Resistência dos trabalhadores e trabalhadoras em Brasília
Zé Maria

Metalúrgico e presidente nacional do PSTU.

“Do rio que tudo arrasta, se diz que é violento
Mas ninguém diz violentas as margens que o comprimem”
Bertolt Brecht

 

A ocupação de Brasília em 24 de maio e antecedentes
A ocupação de Brasília, realizada no dia 24 de maio por dezenas de milhares de manifestantes vindos de todo o país, foi uma atividade soberba, um marco importante nas lutas da nossa classe. Destaco aqui a resistência ativa dos manifestantes à truculência policial. Esse é o foco destas notas. E, diferentemente do que pode parecer,  não foi a primeira vez que os trabalhadores e trabalhadoras enfrentaram a repressão para fazer valer seu direito de protestar.

Para tomar apenas a história recente das lutas da nossa classe, cito vários exemplos de enfrentamentos dos operários metalúrgicos contra a repressão policial que buscava sufocar sua luta, nas greves que ocorreram no final dos anos 1970, início dos 1980 e depois. Pode-se contar às centenas os momentos em que os trabalhadores disseram não às ordens da polícia, da Justiça e do governo e as enfrentaram. Foi assim no ABC, em São Paulo, em São José dos Campos, Jundiaí, Campinas, São Carlos, em 1979, para falar apenas dos locais onde iniciou aquele processo de lutas que depois se estendeu para todo o país.

Houve consequências? Sim. O companheiro Santo Dias foi assassinado pela PM num piquete na porta de uma fábrica em São Paulo, em outubro de 1979; governo interveio em sindicatos no ABC, em 1979 e em 1980; toda a liderança da greve metalúrgica de Santo André e São Bernardo foi presa pela ditadura em 1980 (entre os quais estavam o hoje ex-presidente Lula e este que faz essas reflexões aqui); isso para não falar nas centenas ou milhares de feridos naqueles conflitos, nas dezenas de milhares de lutadores anônimos que perderam seu emprego e tiveram sua vida desestruturada pela perseguição policial e dos patrões.

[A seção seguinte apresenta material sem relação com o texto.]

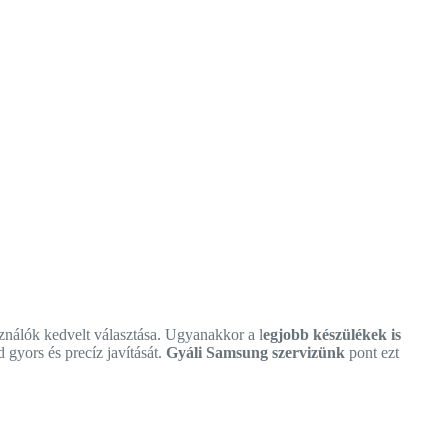
nálók kedvelt választása. Ugyanakkor a l
egjobb készülékek is
 gyors és precíz javítását.
Gyáli Samsung szervizünk
pont ezt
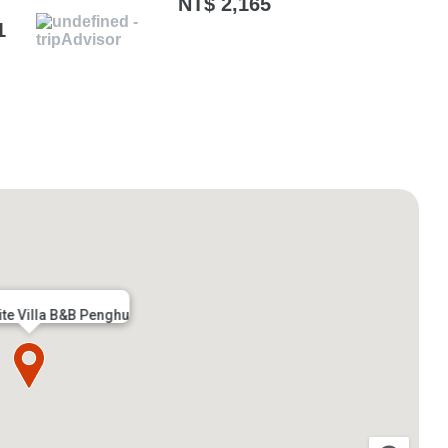
NT$ 2,165
1
ite Villa B&B Penghu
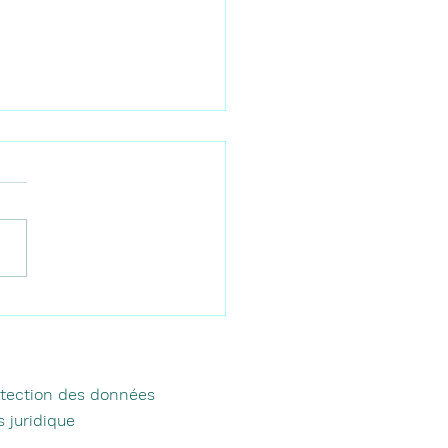
rmarchés et marchés à
ga : oùfaire ses courses
que vous venez devous
ller
otection des données
s juridique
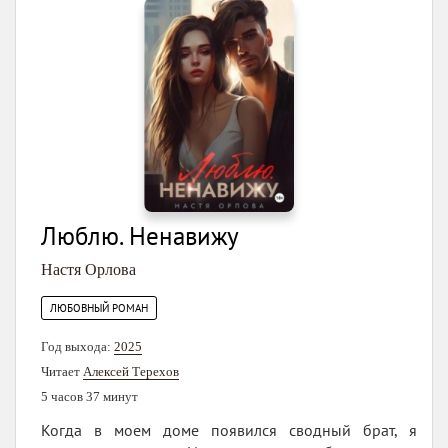
Люблю. Ненавижу
Настя Орлова
ЛЮБОВНЫЙ РОМАН
Год выхода:
2025
Читает
Алексей Терехов
5 часов 37 минут
Когда в моем доме появился сводный брат, я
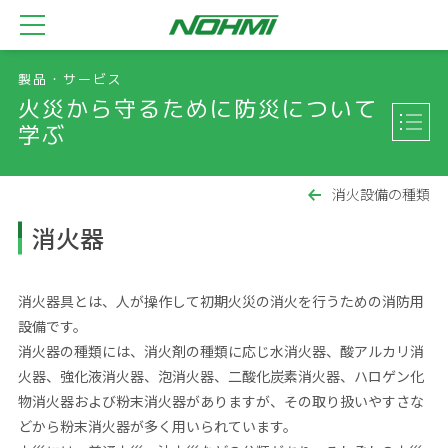
製品・サービス
火災から守るために防災について
学ぶ
消火設備の種類
消火器
消火器具とは、人が操作して初期火災の消火を行うための消防用
設備です。
消火器の種類には、消火剤の種類に応じ水消火器、酸アルカリ消
火器、強化液消火器、泡消火器、二酸化炭素消火器、ハロゲン化
物消火器および粉末消火器がありますが、その取り扱いやすさな
どから粉末消火器が多く用いられています。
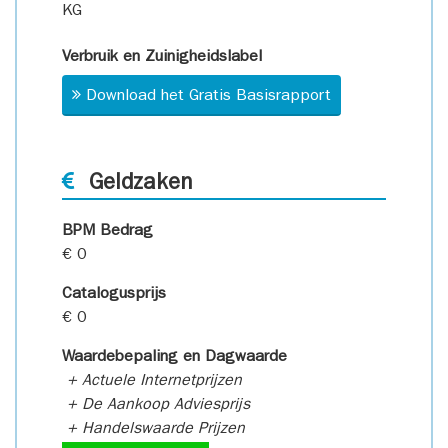
KG
Verbruik en Zuinigheidslabel
Download het Gratis Basisrapport
Geldzaken
BPM Bedrag
€ 0
Catalogusprijs
€ 0
Waardebepaling en Dagwaarde
+ Actuele Internetprijzen
+ De Aankoop Adviesprijs
+ Handelswaarde Prijzen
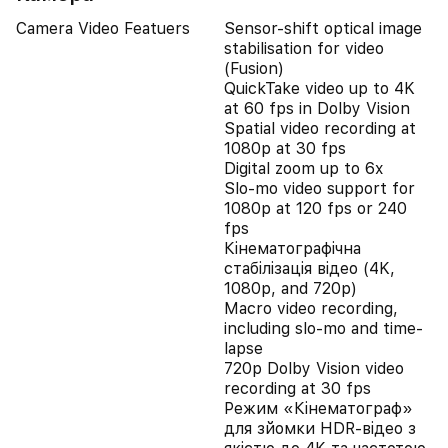
Camera Video Featuers
Sensor-shift optical image
stabilisation for video
(Fusion)
QuickTake video up to 4K
at 60 fps in Dolby Vision
Spatial video recording at
1080p at 30 fps
Digital zoom up to 6x
Slo‑mo video support for
1080p at 120 fps or 240
fps
Кінематографічна
стабілізація відео (4K,
1080p, and 720p)
Macro video recording,
including slo-mo and time-
lapse
720p Dolby Vision video
recording at 30 fps
Режим «Кінематограф»
для зйомки HDR‑відео з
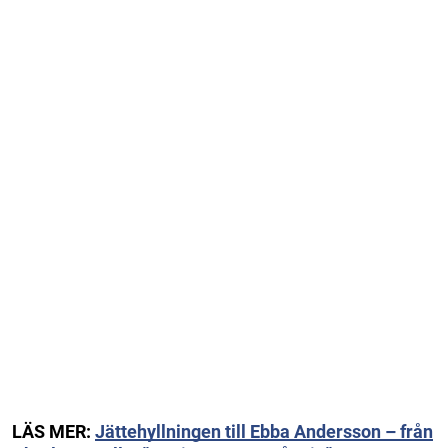
LÄS MER:
Jättehyllningen till Ebba Andersson – från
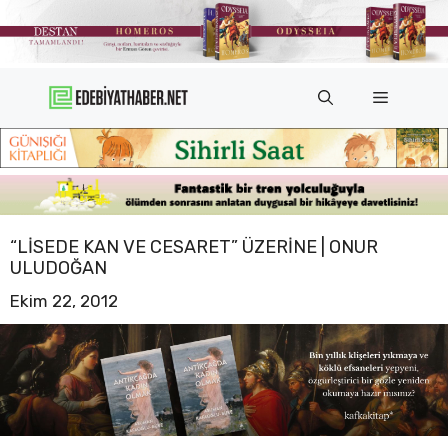
İçeriğe
atla
Menü
“LISEDE KAN VE CESARET” ÜZERINE | ONUR
ULUDOĞAN
Ekim 22, 2012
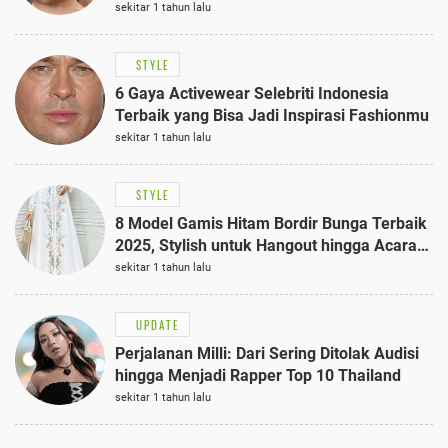
sekitar 1 tahun lalu
STYLE
6 Gaya Activewear Selebriti Indonesia
Terbaik yang Bisa Jadi Inspirasi Fashionmu
sekitar 1 tahun lalu
STYLE
8 Model Gamis Hitam Bordir Bunga Terbaik
2025, Stylish untuk Hangout hingga Acara
Semi-Formal
sekitar 1 tahun lalu
UPDATE
Perjalanan Milli: Dari Sering Ditolak Audisi
hingga Menjadi Rapper Top 10 Thailand
sekitar 1 tahun lalu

Lutar é o único meio de se obter mudanças na vida dos trabalhadores(as)

Apesar de todas essas consequências, é preciso dizer que a determinação desses operários e o seu exemplo de luta foram um elemento muito importante para tudo que veio depois: um amplo processo de mobilização de todos os setores da classe trabalhadora brasileira, em todo o país, foi decisivo para pôr fim ao regime militar, em 1984, que governava nosso país há mais de 20 anos.

Zé Maria na greve da Mannesmann em 1989

No final daquela década, em 1989, voltamos a viver momentos importantes em que operários, para defender suas reivindicações e seu direito de lutar por elas, enfrentaram forças policiais a serviço do empresariado. Em meio a um amplo processo de ocupação de fábricas na região de Belo Horizonte e Contagem, como desdobramento da Greve Geral de março de 1989, os operários da maior siderúrgica da região (Mannesmann, hoje Valourec) ocuparam a empresa e, ante a ordem judicial para desocupação, armaram-se com canos e barras de ferro, fizeram a tropa de choque da PM recuar, e a fábrica só foi desocupada dez dias depois, com um acordo que atendeu às reivindicações dos operários.

No ABC, no mesmo ano de 1989, tivemos a Batalha de Piraporinha, em 5 maio, quando a PM avançou sobre os metalúrgicos tentando impedir que prosseguisse uma passeata com mais de 20 mil trabalhadores. Os policiais foram rechaçados com pedras e paus pelos metalúrgicos. No ano anterior, em 1988, para conseguir derrotar a greve dos operários metalúrgicos da CSN, o governo federal (José Sarney era o presidente) teve de ordenar a invasão da fábrica pelo Exército. Três operários foram assassinados.

Esses exemplos são apenas uma pequena expressão de uma realidade bem mais generalizada entre os trabalhadores e trabalhadoras em nosso país naquele momento. Realidade que é, sem dúvida, um dos elementos que ajudam a explicar a força que teve nas eleições para presidência da República em 1989, o candidato do Partido dos Trabalhadores, o Lula.

Massacre de Volta Redonda, CSN, 1989

Medo havia? Sim. A perda de um Santo Dias e a morte dos três operários em Volta Redonda são apenas uma pequena expressão do que pode ocorrer num enfrentamento assim. Os operários que se entrincheiraram na ocupação da Mannessmann, em 1989, sabiam que um enfrentamento, se a polícia invadisse a fábrica, poderia tirar sua vida. Tinham medo disso, mas tiveram ainda mais medo de chegar em casa e encarar seus filhos sem poder dizer-lhes que tinham feito tudo que estava ao seu alcance para dar-lhes um futuro e uma vida melhor.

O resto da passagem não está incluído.